6.Which of the following statements about financial statement analysis is most correct?

a.The current ratio is the best available measure of liquidity.

b.Du Pont analysis is based on the fact that return on equity (ROE) can be expressed as the sum of four other ratios.

c.It is relatively easy to interpret a ratio in the absence of comparative data.

d.There are no limitations to financial statement analysis, so analysts can always be confident of their conclusions.

e.None of the above statements are correct.

7.The days cash on hand ratio and current ratio both are rough measures of liquidity. The best way to assess the liquidity of an organization is to construct a cash budget.

True

False

8.Which of the following statements about debt management ratios is false?

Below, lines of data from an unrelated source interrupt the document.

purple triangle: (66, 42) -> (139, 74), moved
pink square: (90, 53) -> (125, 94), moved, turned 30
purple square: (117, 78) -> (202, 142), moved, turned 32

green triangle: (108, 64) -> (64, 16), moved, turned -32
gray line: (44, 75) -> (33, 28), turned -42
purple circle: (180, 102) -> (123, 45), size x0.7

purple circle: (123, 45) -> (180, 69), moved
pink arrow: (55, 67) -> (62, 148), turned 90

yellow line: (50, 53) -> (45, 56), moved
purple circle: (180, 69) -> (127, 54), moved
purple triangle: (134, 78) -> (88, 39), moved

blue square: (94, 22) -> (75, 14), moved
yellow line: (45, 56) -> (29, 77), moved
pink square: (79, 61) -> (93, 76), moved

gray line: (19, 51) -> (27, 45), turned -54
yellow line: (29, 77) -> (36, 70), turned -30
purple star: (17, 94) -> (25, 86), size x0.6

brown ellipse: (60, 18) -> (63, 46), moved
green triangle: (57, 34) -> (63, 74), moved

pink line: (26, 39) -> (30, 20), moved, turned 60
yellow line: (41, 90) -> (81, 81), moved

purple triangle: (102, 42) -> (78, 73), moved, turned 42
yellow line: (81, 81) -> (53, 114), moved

a.There are two types of debt management ratios: capitalization ratios and coverage ratios.

b.Capitalization ratios use balance sheet data to measure the relative amount of debt financing used.

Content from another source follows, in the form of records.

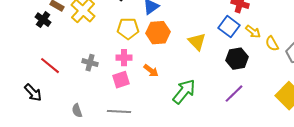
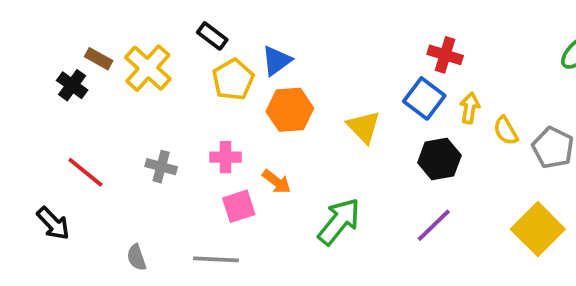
yellow pentagon: (128, 29) -> (233, 80), moved, turned -30
yellow arrow: (253, 32) -> (470, 108), turned -119
pink square: (121, 80) -> (239, 206), moved

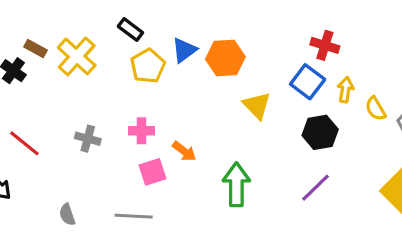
orange hexagon: (290, 110) -> (225, 58), moved
green arrow: (339, 221) -> (236, 185), turned -39

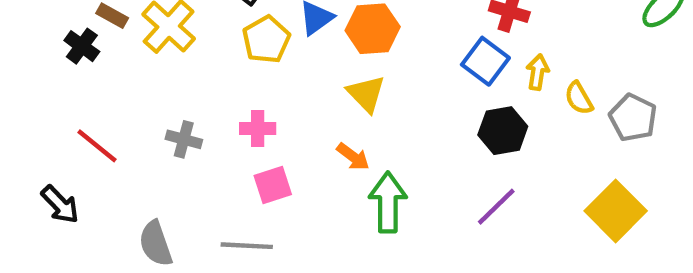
yellow triangle: (257, 105) -> (366, 94), moved
orange arrow: (184, 151) -> (353, 157), moved
gray semicircle: (67, 215) -> (156, 244), size x1.5

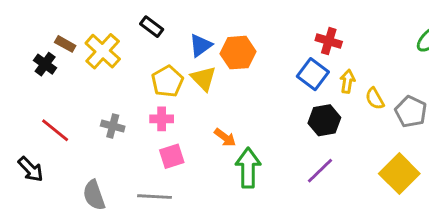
yellow pentagon: (266, 40) -> (167, 81), moved
yellow triangle: (366, 94) -> (203, 78), moved

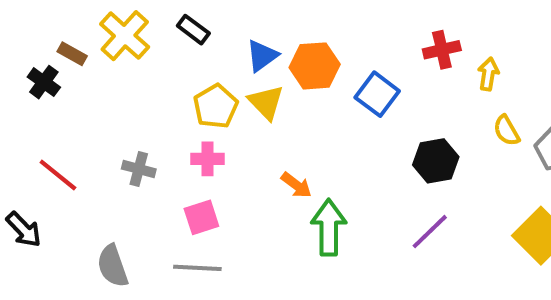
red cross: (329, 41) -> (442, 50), turned -30
yellow cross: (103, 51) -> (125, 36), moved
blue square: (313, 74) -> (377, 94), moved
yellow arrow: (347, 81) -> (488, 74), moved
pink square: (172, 156) -> (201, 217), moved

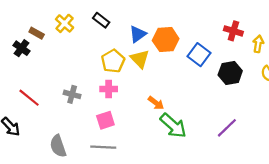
yellow cross: (125, 36) -> (65, 23), size x0.7
red cross: (442, 50) -> (233, 31), turned 30
black hexagon: (436, 161) -> (230, 73), moved
green arrow: (329, 228) -> (173, 126), turned 132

c.Coverage ratios use income statement data to measure the extent to which earnings (or cash flow) cover interest (or fixed financial) obligations.

d.The debt ratio is a capitalization ratio while the debt-to-equity ratio is a coverage ratio.

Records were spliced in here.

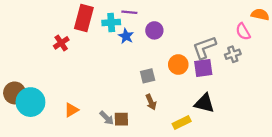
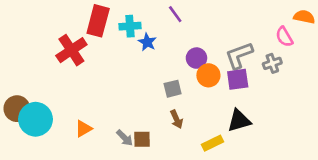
purple line: (129, 12) -> (175, 14), moved, turned 49
purple circle: (154, 30) -> (196, 58), moved
red cross: (61, 43) -> (71, 50), size x1.6
black triangle: (204, 103) -> (239, 121), turned -30

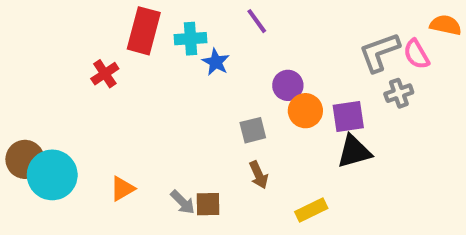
red cross: (71, 50) -> (105, 74), size x0.6
gray L-shape: (239, 55) -> (379, 52), moved
black triangle: (239, 121) -> (354, 152), moved

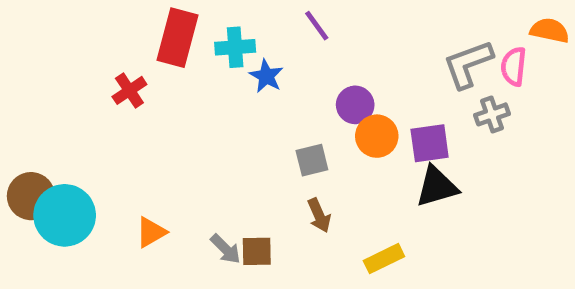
pink semicircle: (416, 54) -> (514, 66), turned 36

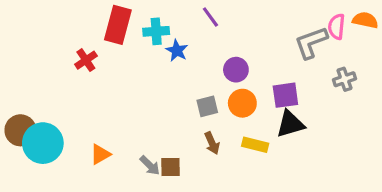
pink semicircle: (514, 66) -> (337, 27), moved
gray cross: (492, 114) -> (345, 79), moved
orange circle: (377, 136) -> (242, 103), moved
yellow rectangle: (384, 259) -> (255, 145), moved, turned 40

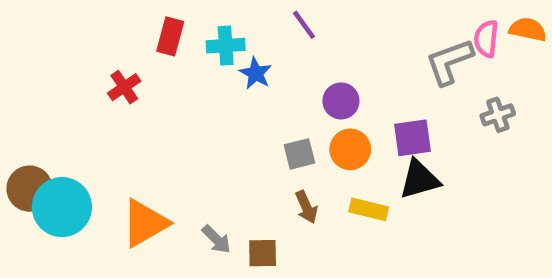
red rectangle: (118, 25) -> (170, 36), size x0.7
orange triangle: (100, 154) -> (145, 223), size x1.6
brown square: (171, 167) -> (263, 253), moved

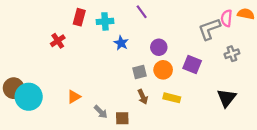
blue star: (256, 73) -> (121, 43), moved
purple square: (412, 138) -> (192, 64), turned 30
black triangle: (419, 179) -> (227, 98), moved, turned -36
orange triangle: (145, 223) -> (74, 97), moved, size x0.6

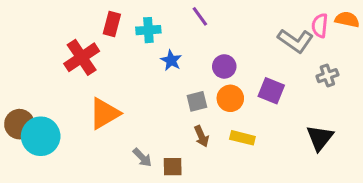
gray L-shape: (209, 29) -> (296, 41), turned -125
red cross: (58, 41) -> (82, 57), size x1.6
orange triangle: (74, 97) -> (104, 113), moved, size x1.6

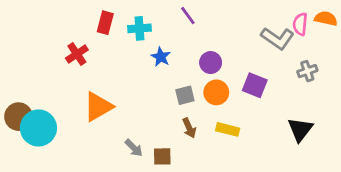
red cross: (82, 57) -> (77, 54), size x0.7

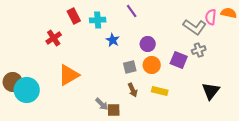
red rectangle: (105, 23) -> (74, 16), turned -42
gray cross: (307, 71) -> (199, 50), moved
gray arrow: (134, 148) -> (102, 104), moved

e.The debt ratio is defined as total debt divided by total assets.

9.Which of the following statements is not a limitation of ratio analysis?

a.There are an insufficient number of ratios available.

b.Seasonal factors can distort ratios.

c.Different organizations can use different, but allowed under GAAP, accounting conventions.

d.It often is hard to tell whether a given ratio is good or bad.

e.Inflation effects can distort ratios.

10.If a bank pays quarterly compounding on its savings accounts, the ending amount after one year on a $1,000 deposit will be less than if the bank paid annual compounding.